To introduce the theme of celebrating gratitude to our online class for caregivers this past Tuesday, my co-author and I Christine Gautreaux decided to read the two acknowledgement pages that the book we use as our syllabus contains. There are two because we kept the original page from the first edition, Stillpoint: The Dance of Selfcaring, Self-Healing which I authored by myself, except for the 22 people I thanked for their help with that version, and the stillborn version that came before it.

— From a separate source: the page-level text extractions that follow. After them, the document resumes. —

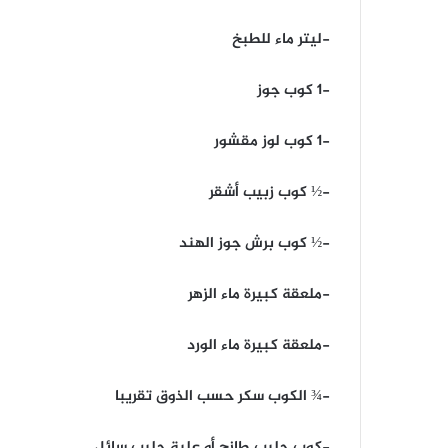
-ليتر ماء للطبخ
-1 كوب جوز
-1 كوب لوز مقشور
-½ كوب زبيب أشقر
-½ كوب برش جوز الهند
-ملعقة كبيرة ماء الزهر
-ملعقة كبيرة ماء الورد
-¾ الكوب سكر حسب الذوق تقريبا
-كوب حليب طازج أو علبة حليب سائل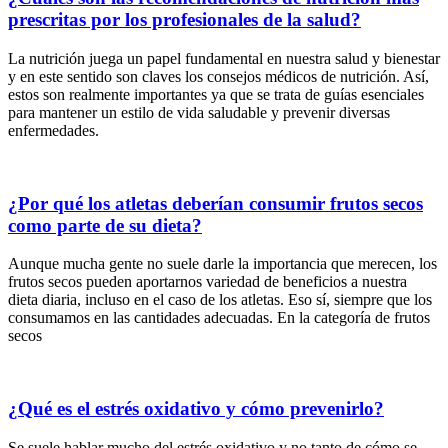
prescritas por los profesionales de la salud?
La nutrición juega un papel fundamental en nuestra salud y bienestar
y en este sentido son claves los consejos médicos de nutrición. Así,
estos son realmente importantes ya que se trata de guías esenciales
para mantener un estilo de vida saludable y prevenir diversas
enfermedades.
¿Por qué los atletas deberían consumir frutos secos
como parte de su dieta?
Aunque mucha gente no suele darle la importancia que merecen, los
frutos secos pueden aportarnos variedad de beneficios a nuestra
dieta diaria, incluso en el caso de los atletas. Eso sí, siempre que los
consumamos en las cantidades adecuadas. En la categoría de frutos
secos
¿Qué es el estrés oxidativo y cómo prevenirlo?
Se suele hablar mucho del estrés oxidativo y no tanto de cómo se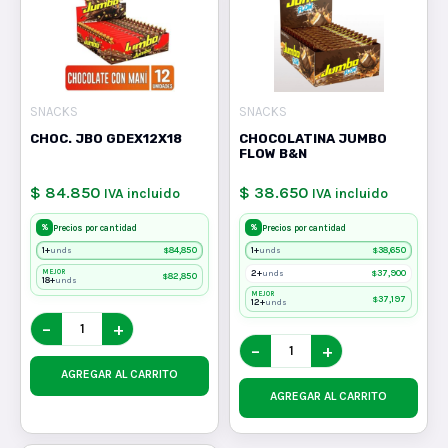
SNACKS
SNACKS
CHOC. JBO GDEX12X18
CHOCOLATINA JUMBO
FLOW B&N
$ 84.850
$ 38.650
IVA incluido
IVA incluido
%
%
Precios por cantidad
Precios por cantidad
1+
$
84,850
1+
$
38,650
unds
unds
MEJOR
2+
$
37,900
unds
$
82,850
18+
unds
MEJOR
$
37,197
12+
unds
−
+
−
+
AGREGAR AL CARRITO
AGREGAR AL CARRITO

Christine read the second acknowledgement page for Stillpoint: A Self-Care Playbook for Caregivers to Find Ease, Time to Breathe and Reclaim Joy, the revised edition that she coauthored with me. We gave thanks to one another and to the dozen or more people who assisted us with all it takes to produce and publish a book. Remembering and recounting these people and those experiences was joy-filled and enlightening, as being in a state of gratitude usually is. This was especially true for me as I’m preparing my next manuscript to become a book and be released out into the world. So, this morning I began thinking about who would be on this new book’s acknowledgement page, as contributing to what will soon be The Art of Grieving: How Art and Artmaking Help Us Grieve and Live Our Best Lives.

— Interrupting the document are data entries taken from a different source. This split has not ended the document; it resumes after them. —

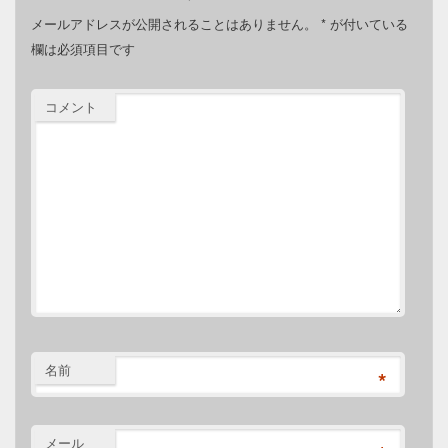
メールアドレスが公開されることはありません。
*
が付いている
欄は必須項目です
コメント
名前
*
メール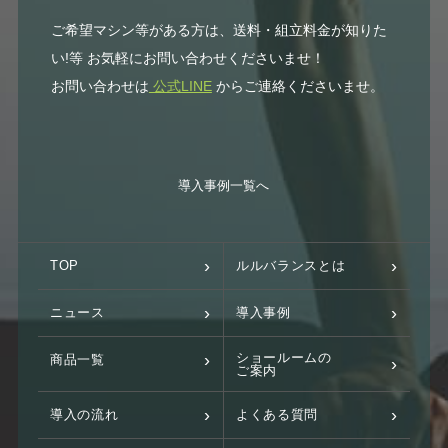
ご希望マシン等がある方は、送料・組立料金が知りた
い!等 お気軽にお問い合わせくださいませ！
お問い合わせは
公式LINE
からご連絡くださいませ。
導入事例一覧へ
TOP
ルルバランスとは
ニュース
導入事例
ショールームの
商品一覧
ご案内
導入の流れ
よくある質問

An Interplay friend and colleague Rebecca, who lives in MN came to mind. We hadn’t spoken in a while, so I reached out for us to get online this morning to catch up. Rebecca had had some icky technology issues recently and was unable to receive any of the three emails I tried to send to her with the zoom link in them. The workaround was that she found an old email with the link and clicking on that she connected. We spoke of many unpleasant things having to do with technology, the difference between a hack and a scam, and can you have both at the same time? How can you tell if malware has gotten on your computer and taken control of what happens when you touch the keys? There can be viruses and identity thieves and at some point, the notion that life is just not worth living sometimes came out. This prompted me to select a small section of the manuscript I had just completed to physically demonstrate it to Rebecca. She enjoyed my demonstration of my favorite Jules Feiffer carton, which plays with the question, “Is life worth living?” She asked me to do it again so she could perform with me. We were in the middle of moving together onscreen when my apple watch posted a warning, “It looks like you have fallen.”
This “big brother is watching out for me” technology had sent me warnings before, so I knew to click on the item that says, “I didn’t fall.” I did this, and went on with our movements, but somewhere in the process, I must not have click on the right thing and a sound went off. A message came asking if I needed assistance. I tried to answer no and click it off several times but shortly I saw that the county’s 9.11 office was telephoning me. As I answered the call, in laughter and deep gratitude, I told them. “I didn’t fall. I’m dancing! I didn’t elaborate but I could have added, “and I’m most grateful that I still can.”
Wishing you whatever you and yours need to be in gratitude this Thanksgiving Season.